NASA Releases Stunning Image of Infant Star Taking Shape

The NASA Hubble Space Telescope has captured an mesmerizing image of a young infant star and the striking outflow of material blowing away from it. The stellar offspring, called IRAS 05491+0247, is a protostar — a star in the mode of formation that's derived from the gravitational collapse of a massive molecular cloud of gas and dust.

In the mesmerizing image, the protostar is seen nearly edge-on, affording astronomers an unprecedented look at the uncanny outflow of plasma racing away from the youngstar. The image shows the column-shaped jet of material aligned with the disk cavity that's being blasted out by ultraviolet radiation from the protostar, which is about 500,000 lightyears away from our Sun.

The outrageously bright glow at the center of the image is caused by the protostar itself, while the shaded clouds are the surrounding ejected material cooling down after being expelled. Though the expelled material blows outward in the form of a cone, it becomes clearer and easier to observe as it spreads out from the star.

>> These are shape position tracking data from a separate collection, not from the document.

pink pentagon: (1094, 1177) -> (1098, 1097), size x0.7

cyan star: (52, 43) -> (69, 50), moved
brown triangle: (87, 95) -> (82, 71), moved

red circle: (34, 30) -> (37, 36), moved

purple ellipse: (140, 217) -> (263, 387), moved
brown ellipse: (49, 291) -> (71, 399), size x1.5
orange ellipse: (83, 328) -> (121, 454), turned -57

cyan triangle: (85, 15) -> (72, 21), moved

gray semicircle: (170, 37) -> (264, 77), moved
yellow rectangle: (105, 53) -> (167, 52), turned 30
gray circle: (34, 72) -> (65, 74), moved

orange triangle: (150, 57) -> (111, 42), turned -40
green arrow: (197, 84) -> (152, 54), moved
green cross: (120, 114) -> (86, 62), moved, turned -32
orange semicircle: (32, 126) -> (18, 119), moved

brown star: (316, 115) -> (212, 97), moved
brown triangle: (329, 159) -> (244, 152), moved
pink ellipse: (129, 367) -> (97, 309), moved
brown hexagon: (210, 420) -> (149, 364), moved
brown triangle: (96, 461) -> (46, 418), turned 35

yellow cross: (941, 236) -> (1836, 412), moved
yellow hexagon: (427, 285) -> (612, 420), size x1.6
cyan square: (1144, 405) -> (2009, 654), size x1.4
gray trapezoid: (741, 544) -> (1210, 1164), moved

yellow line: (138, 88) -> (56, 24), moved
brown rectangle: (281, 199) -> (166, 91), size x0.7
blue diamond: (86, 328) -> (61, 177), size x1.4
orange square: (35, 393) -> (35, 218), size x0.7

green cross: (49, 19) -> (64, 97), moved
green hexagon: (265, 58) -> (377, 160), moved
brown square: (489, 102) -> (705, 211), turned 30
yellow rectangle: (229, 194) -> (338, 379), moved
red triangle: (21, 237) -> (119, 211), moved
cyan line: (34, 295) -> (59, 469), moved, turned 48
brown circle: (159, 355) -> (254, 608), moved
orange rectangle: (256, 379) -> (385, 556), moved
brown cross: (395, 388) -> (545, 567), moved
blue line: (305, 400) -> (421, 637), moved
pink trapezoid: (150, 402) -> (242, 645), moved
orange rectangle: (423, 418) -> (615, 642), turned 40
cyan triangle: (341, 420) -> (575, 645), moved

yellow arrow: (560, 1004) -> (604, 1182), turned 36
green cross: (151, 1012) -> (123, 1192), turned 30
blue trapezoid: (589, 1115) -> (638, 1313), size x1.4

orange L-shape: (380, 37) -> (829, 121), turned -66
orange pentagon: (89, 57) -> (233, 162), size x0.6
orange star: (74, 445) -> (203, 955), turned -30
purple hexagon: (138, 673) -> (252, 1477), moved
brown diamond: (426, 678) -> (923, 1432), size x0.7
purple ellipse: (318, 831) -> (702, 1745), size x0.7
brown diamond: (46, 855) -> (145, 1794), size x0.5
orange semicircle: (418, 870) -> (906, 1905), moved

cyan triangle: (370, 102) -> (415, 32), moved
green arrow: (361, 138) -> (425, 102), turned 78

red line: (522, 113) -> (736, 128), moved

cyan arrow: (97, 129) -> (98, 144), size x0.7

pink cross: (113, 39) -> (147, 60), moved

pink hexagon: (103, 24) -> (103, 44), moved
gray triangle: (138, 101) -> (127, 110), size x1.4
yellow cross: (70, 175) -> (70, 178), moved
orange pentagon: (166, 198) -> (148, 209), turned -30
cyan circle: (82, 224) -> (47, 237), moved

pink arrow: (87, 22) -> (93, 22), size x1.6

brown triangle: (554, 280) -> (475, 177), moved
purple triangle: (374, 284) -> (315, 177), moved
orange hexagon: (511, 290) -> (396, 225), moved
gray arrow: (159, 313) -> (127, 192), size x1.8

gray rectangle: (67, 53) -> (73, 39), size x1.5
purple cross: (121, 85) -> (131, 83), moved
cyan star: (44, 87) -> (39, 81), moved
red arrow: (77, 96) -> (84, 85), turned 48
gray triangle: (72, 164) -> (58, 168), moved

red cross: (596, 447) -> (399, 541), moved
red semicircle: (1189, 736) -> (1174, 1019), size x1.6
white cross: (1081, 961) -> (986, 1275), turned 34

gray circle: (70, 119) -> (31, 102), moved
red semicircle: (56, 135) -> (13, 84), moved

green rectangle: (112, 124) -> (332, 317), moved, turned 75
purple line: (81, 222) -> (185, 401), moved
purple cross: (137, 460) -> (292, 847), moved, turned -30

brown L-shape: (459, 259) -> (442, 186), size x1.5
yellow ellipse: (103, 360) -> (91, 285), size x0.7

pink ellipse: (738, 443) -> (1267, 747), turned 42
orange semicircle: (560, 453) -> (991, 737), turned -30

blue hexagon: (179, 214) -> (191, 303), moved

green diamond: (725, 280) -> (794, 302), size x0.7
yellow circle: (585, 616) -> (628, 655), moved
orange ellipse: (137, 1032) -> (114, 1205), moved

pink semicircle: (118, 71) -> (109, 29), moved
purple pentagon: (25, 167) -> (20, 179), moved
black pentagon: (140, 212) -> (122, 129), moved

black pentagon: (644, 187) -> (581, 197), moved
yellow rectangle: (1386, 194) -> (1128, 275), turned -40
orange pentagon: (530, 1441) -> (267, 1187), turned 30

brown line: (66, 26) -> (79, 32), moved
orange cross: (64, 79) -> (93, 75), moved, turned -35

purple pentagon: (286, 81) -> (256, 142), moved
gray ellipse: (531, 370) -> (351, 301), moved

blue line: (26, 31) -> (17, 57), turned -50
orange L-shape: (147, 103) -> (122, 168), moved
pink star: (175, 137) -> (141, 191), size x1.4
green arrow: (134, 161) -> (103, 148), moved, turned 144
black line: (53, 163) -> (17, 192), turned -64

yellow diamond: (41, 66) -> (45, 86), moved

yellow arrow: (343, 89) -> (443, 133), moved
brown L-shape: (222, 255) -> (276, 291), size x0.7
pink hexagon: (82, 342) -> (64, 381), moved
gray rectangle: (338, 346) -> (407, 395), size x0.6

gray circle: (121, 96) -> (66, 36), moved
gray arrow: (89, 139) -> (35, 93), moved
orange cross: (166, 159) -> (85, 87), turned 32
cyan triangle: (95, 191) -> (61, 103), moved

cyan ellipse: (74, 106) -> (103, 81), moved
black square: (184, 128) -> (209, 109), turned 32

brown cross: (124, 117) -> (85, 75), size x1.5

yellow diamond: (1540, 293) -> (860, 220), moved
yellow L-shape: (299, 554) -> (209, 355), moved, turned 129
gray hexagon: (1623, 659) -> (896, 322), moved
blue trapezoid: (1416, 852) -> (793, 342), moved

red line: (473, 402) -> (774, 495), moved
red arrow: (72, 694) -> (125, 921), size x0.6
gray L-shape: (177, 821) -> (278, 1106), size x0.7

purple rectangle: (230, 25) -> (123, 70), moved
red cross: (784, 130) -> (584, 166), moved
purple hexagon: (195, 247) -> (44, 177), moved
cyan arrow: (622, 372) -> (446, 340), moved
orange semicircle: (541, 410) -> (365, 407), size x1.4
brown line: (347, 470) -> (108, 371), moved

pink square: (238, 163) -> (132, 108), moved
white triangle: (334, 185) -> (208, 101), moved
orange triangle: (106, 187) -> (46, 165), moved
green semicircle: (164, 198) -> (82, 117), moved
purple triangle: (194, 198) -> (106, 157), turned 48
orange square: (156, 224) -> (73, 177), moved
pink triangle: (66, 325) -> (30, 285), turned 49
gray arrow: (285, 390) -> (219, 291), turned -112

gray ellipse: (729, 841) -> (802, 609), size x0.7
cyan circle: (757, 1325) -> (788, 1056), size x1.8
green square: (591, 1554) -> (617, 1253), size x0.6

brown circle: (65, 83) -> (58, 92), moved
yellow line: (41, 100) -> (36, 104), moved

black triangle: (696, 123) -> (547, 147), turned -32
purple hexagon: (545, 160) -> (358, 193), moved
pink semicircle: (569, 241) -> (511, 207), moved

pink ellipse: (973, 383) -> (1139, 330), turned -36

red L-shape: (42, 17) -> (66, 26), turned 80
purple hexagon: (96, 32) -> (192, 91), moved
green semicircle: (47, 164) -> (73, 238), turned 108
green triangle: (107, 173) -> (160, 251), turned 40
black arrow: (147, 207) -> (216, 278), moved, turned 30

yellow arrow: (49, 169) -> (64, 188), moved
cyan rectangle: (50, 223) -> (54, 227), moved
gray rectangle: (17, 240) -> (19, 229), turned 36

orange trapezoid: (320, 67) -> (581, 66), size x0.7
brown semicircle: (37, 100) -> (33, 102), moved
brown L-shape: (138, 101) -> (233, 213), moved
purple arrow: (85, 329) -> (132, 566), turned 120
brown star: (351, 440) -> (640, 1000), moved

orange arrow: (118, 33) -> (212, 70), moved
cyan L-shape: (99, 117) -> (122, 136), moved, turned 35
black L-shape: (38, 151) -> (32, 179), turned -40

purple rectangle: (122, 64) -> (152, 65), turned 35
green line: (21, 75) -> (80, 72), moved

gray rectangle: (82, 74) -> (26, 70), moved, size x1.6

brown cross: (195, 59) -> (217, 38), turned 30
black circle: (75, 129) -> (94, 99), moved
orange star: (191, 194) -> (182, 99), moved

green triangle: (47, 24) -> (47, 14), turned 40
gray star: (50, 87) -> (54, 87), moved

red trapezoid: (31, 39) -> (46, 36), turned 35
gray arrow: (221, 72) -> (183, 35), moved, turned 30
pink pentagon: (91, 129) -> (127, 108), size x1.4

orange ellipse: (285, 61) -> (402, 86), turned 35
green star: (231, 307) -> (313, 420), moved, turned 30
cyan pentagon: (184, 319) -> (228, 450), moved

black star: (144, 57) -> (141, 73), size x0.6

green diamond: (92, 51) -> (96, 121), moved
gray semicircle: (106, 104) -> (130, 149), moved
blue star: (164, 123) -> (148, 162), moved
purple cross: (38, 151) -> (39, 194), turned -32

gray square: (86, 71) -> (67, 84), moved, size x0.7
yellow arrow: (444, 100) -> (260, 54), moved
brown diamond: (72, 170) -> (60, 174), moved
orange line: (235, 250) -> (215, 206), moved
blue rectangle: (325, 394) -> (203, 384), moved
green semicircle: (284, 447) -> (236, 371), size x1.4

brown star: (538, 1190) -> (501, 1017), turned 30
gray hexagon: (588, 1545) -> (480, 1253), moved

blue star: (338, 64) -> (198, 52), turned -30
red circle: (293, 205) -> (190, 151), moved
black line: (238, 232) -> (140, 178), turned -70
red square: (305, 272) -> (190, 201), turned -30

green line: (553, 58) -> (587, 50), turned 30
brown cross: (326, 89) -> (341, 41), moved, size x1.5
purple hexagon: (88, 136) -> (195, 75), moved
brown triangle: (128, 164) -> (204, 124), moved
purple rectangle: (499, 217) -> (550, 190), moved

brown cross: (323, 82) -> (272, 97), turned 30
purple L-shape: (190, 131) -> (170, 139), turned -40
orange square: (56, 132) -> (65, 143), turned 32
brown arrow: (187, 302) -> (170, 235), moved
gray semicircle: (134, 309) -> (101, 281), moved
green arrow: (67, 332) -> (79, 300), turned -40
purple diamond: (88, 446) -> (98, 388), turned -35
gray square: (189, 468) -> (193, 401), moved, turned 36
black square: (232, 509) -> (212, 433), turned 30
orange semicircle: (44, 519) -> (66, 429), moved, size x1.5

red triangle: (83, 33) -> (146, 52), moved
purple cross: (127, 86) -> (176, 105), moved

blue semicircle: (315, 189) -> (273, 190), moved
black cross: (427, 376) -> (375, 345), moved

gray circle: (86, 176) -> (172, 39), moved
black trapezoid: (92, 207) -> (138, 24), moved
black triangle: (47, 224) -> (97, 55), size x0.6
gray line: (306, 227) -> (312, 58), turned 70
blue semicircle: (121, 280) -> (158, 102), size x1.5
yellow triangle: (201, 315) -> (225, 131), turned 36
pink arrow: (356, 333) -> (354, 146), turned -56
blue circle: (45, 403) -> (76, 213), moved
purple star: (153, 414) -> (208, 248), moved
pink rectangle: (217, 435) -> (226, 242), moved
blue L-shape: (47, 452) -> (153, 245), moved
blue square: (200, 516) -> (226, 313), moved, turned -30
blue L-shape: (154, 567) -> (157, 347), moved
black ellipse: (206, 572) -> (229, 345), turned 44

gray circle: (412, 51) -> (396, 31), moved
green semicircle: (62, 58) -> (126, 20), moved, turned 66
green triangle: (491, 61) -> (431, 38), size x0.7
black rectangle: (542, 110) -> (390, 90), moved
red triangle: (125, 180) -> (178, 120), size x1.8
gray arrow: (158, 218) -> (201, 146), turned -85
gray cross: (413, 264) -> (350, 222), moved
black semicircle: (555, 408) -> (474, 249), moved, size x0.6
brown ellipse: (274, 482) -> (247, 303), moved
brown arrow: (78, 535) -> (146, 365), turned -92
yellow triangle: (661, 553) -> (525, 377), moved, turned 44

"The obscuring cloud is more dense and reflects more light toward us in the upper-left portion of the image, which causes that area to appear brighter," explained astrojackie of the Space Telescope Science Institute in Baltimore, who processed the image. "The hottest areas, colored yellow in the image, are where most of the light is being reflected toward us by the cloud. Where the cloud is denser, the light is scattered more, and the image appears brighter to us on Earth."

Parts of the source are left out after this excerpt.